Silverio's key to empowering the people: "They have to have ownership of the community and then you have change."
Not only is the GUAHAN Project looking to help people on Guam, it has become "a big brother" to the NAPU Life Foundation, a CBO on Saipan, north of Guam.
Established in July 2005, NAPU Life was created to address the need for a non-governmental organization to respond to HIV issues on the island, according to Board President Joaquin "Jack" Sablan. Currently members are working with GUAHAN to tap dedicated board members and begin solid fundraising efforts for NAPU Life.
Considering everything the organizations are tackling, Jay Blackwell, director of Capacity Building for the OMHRC, said it is not enough to say he is proud of the organizations for not giving up when repeatedly faced with opposition or reluctance, but he commends "them for addressing the issues that directly impact their communities."
"These agencies are partners because they are committed to protecting the health of their communities," Blackwell said. "Health departments can't do it alone."

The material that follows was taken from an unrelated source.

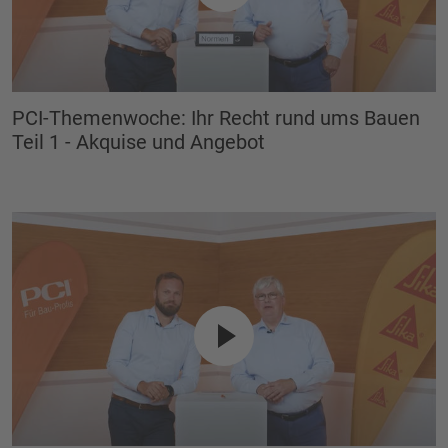
PCI-Themenwoche: Ihr Recht rund ums Bauen
Teil 1 - Akquise und Angebot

Due to the contained population and the high risk of contraction of HIV, Blackwell said OMHRC is "looking ahead" to help the organizations enact true prevention methods.
"They're really stepping up and showing these communities they can make a difference and that is true advocacy," Blackwell said. "GUAHAN Project and NAPU Life, to me, represent positive persistence when people truly care about their lives in their community."